Aber er reagierte nicht. Ich sah von ihm sowieso nur die Schulter mit dem T-Shirt, dessen Schulternaht aufgeplatzt war, den Arm mit einer Uhr, den strohblonden Schopf, das Ohr. Er schaute kaum je zu Jolie herüber. Er schien keine Lust zu haben, sich am Gespräch zu beteiligen. Aber das störte nicht weiter. Anders als bei mir daheim. Wenn dort einer schwieg, fragte man sich, ob er was gegen einen hatte oder schlecht gelaunt war.

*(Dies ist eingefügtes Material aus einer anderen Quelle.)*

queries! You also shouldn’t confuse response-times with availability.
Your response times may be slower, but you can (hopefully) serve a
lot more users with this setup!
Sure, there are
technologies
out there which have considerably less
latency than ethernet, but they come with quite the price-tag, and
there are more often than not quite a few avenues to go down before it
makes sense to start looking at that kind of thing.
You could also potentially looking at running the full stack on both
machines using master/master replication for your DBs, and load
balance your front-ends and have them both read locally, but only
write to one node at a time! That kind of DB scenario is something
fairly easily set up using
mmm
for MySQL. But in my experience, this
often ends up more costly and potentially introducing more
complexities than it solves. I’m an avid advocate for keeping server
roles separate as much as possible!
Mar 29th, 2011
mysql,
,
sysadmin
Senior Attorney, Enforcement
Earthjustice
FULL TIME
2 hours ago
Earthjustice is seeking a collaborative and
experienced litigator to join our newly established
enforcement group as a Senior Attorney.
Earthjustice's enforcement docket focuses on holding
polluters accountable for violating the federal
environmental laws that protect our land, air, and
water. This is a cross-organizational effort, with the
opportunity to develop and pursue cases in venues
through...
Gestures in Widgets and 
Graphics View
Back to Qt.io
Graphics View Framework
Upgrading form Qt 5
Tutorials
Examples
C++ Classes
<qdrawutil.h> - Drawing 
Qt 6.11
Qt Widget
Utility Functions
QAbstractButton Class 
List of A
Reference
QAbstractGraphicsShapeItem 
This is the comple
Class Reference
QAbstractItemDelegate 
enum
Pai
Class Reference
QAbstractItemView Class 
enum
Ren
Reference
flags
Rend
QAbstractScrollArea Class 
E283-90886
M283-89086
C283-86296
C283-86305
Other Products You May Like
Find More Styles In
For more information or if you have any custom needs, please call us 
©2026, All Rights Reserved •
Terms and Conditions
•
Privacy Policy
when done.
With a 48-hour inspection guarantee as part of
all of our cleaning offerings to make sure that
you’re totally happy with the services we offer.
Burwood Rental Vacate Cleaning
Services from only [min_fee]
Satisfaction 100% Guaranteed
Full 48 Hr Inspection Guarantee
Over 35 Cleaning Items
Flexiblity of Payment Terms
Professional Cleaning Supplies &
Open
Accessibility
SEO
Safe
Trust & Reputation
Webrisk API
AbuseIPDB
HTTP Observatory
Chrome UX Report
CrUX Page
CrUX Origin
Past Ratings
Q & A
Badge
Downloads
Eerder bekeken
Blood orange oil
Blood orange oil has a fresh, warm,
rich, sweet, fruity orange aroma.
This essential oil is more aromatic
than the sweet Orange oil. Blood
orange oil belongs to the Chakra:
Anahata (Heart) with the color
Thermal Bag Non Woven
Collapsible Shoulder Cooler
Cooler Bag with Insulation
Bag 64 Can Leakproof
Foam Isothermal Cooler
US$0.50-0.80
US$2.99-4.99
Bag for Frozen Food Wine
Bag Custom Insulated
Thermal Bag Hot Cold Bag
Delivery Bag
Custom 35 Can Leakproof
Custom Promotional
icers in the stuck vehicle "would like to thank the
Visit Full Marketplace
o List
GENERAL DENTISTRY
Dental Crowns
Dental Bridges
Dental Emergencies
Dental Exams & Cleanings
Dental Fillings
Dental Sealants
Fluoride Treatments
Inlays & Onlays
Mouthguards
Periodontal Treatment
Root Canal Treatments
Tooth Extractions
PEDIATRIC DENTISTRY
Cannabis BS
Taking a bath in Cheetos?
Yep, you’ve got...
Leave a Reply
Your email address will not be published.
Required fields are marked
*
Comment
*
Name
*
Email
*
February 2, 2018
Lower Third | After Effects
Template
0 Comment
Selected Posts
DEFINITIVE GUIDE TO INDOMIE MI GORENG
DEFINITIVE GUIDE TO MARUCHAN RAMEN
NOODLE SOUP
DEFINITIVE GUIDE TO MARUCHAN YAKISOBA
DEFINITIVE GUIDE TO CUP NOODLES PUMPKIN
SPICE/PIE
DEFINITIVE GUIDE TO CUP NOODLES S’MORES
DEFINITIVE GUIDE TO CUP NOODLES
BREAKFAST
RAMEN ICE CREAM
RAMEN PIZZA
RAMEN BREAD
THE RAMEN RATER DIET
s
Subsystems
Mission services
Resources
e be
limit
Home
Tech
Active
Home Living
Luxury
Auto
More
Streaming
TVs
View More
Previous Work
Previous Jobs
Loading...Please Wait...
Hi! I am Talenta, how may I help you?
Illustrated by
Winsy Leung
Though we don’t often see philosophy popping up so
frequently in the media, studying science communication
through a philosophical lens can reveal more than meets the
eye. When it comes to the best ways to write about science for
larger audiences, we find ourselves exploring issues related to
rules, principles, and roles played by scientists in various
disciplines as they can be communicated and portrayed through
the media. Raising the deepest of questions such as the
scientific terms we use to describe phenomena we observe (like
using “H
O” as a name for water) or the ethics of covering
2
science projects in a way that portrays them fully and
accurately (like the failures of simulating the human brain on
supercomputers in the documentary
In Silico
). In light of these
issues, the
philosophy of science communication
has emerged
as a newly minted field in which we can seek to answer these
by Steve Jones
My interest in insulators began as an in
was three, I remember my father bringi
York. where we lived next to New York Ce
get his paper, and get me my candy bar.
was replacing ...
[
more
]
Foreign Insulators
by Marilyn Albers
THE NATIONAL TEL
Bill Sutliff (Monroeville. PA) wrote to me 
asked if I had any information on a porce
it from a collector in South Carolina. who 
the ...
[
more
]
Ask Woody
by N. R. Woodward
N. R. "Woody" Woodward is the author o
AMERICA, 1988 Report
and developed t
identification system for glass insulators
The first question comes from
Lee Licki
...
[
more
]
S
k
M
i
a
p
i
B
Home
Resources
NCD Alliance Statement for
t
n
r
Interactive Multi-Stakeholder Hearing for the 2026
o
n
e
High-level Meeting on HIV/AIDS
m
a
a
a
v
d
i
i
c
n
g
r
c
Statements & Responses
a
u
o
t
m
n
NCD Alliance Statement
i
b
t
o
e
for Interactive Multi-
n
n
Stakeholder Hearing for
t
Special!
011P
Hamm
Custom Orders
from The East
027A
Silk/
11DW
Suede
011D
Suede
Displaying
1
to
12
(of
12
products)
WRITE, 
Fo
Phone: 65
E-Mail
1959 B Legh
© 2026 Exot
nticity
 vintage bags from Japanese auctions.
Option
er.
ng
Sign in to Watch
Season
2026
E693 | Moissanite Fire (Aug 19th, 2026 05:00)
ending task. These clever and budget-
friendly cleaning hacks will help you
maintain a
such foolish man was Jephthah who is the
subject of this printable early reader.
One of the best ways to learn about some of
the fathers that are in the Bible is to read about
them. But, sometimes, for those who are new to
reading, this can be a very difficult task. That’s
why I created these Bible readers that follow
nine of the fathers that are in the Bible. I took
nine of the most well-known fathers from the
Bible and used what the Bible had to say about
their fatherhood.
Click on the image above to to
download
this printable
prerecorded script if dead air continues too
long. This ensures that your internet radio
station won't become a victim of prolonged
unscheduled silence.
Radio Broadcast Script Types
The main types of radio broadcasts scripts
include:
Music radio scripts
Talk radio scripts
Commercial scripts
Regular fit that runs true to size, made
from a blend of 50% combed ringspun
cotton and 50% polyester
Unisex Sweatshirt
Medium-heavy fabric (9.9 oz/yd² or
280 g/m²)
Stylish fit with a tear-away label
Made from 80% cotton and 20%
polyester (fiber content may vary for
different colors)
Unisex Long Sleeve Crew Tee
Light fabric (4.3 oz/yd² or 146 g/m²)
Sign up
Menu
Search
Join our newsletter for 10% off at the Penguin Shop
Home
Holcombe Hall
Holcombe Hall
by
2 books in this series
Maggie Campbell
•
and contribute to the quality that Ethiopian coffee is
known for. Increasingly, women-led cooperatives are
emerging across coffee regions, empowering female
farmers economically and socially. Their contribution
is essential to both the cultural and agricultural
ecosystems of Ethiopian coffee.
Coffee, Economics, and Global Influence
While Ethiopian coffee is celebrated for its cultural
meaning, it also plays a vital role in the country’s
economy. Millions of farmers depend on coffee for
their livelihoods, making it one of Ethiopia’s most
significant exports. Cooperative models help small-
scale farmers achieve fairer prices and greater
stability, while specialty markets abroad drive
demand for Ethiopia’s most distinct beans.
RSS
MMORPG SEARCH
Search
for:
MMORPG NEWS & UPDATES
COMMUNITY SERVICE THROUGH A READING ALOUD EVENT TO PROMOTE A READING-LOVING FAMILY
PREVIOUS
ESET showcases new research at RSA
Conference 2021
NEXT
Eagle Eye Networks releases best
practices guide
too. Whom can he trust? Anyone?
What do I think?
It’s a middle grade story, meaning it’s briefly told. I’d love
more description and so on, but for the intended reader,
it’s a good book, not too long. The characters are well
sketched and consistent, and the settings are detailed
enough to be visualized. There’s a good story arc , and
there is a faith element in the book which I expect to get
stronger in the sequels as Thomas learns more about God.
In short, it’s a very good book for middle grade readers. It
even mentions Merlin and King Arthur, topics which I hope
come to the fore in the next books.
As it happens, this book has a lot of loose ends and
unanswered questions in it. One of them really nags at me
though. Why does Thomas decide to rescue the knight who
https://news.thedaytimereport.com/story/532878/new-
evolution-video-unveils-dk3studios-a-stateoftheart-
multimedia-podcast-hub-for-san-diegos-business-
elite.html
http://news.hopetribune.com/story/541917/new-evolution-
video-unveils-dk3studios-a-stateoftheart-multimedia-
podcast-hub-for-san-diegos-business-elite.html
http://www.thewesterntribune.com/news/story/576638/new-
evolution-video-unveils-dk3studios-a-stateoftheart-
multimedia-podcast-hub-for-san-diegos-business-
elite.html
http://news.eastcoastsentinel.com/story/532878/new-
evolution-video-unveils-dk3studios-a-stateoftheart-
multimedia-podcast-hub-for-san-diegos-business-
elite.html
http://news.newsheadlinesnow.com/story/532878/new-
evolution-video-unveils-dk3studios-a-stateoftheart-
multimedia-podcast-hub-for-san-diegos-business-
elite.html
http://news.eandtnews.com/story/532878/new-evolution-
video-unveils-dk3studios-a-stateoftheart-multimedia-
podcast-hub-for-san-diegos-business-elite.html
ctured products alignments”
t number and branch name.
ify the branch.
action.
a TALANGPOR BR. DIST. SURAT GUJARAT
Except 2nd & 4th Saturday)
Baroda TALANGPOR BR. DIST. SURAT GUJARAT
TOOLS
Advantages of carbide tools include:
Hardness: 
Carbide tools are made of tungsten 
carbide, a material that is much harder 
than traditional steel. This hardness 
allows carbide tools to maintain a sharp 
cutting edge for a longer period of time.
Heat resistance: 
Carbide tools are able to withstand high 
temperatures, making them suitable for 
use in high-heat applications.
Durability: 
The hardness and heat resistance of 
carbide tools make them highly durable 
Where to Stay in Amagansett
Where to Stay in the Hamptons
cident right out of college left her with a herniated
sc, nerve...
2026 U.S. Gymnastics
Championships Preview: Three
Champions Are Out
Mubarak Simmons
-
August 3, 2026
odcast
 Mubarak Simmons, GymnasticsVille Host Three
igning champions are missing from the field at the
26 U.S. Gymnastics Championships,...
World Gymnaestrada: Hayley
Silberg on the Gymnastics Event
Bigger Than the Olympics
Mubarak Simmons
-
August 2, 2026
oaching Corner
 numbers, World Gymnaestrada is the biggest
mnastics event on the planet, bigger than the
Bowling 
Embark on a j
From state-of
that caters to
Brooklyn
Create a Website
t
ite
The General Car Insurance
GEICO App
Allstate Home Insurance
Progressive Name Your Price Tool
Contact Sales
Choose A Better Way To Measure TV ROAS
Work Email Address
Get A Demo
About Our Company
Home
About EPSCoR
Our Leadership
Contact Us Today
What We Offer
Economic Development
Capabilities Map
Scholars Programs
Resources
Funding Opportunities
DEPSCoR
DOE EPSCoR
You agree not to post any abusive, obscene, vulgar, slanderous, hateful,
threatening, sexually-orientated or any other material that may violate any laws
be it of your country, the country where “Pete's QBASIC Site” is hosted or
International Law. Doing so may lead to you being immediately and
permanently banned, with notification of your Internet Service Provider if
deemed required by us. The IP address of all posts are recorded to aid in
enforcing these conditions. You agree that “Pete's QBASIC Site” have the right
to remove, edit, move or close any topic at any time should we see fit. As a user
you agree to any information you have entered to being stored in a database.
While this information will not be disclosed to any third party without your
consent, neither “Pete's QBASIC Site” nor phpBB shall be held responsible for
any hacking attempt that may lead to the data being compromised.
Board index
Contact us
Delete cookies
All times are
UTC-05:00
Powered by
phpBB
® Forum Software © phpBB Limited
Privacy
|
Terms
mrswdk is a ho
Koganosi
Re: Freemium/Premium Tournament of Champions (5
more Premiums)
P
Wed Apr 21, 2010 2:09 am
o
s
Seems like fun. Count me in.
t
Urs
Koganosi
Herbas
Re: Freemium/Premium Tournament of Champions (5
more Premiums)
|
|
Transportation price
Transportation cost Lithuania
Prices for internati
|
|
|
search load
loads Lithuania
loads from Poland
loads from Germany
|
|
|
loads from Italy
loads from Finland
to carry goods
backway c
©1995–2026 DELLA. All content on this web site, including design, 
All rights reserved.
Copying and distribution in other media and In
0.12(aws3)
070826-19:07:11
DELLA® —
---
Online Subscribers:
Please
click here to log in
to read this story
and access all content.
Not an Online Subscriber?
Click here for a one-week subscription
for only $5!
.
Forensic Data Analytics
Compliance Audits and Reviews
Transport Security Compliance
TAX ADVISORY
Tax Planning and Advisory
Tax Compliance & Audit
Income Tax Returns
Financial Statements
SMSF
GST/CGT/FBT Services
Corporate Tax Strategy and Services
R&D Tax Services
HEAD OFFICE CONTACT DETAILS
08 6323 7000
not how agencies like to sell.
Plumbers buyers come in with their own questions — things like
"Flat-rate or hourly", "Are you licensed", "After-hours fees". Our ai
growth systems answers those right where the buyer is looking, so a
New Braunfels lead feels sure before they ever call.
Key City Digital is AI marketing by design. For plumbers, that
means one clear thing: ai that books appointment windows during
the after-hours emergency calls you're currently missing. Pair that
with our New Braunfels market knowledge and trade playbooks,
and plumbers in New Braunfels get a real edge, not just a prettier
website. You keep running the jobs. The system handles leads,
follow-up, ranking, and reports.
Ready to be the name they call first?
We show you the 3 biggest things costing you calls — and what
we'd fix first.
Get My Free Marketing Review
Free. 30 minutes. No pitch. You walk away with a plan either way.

Aber hier waren alle entspannter drauf und ließen die anderen sein, wie sie waren. Inzwischen hatte ich auch verstanden, dass er extra von der Walker-Station hergekommen war, dreizehnhundert Kilometer über den Highway, um Jolie vom Flughafen abzuholen. Vielleicht war er gar nicht ihr Freund, sondern ein Angestellter der Farm.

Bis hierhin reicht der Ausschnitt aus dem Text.